Stored data entries:
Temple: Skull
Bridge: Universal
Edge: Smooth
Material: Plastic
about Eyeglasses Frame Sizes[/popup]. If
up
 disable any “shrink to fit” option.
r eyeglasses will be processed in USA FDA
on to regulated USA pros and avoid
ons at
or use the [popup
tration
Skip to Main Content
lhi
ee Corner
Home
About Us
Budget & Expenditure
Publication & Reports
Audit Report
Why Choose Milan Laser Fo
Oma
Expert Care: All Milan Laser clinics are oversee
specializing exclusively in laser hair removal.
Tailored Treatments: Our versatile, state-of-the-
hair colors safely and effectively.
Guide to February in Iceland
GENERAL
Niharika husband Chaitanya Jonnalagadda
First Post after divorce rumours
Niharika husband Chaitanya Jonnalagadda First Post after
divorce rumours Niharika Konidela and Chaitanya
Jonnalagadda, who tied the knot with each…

* **Exercise instructions**: Both the line containing "Material: Plastic" and the line containing "Audit Report" belong in the answer. Print them and every line above that falls between them exactly, and no others.

* **Solution to this problem**:
Material: Plastic
about Eyeglasses Frame Sizes[/popup]. If
up
 disable any “shrink to fit” option.
r eyeglasses will be processed in USA FDA
on to regulated USA pros and avoid
ons at
or use the [popup
tration
Skip to Main Content
lhi
ee Corner
Home
About Us
Budget & Expenditure
Publication & Reports
Audit Report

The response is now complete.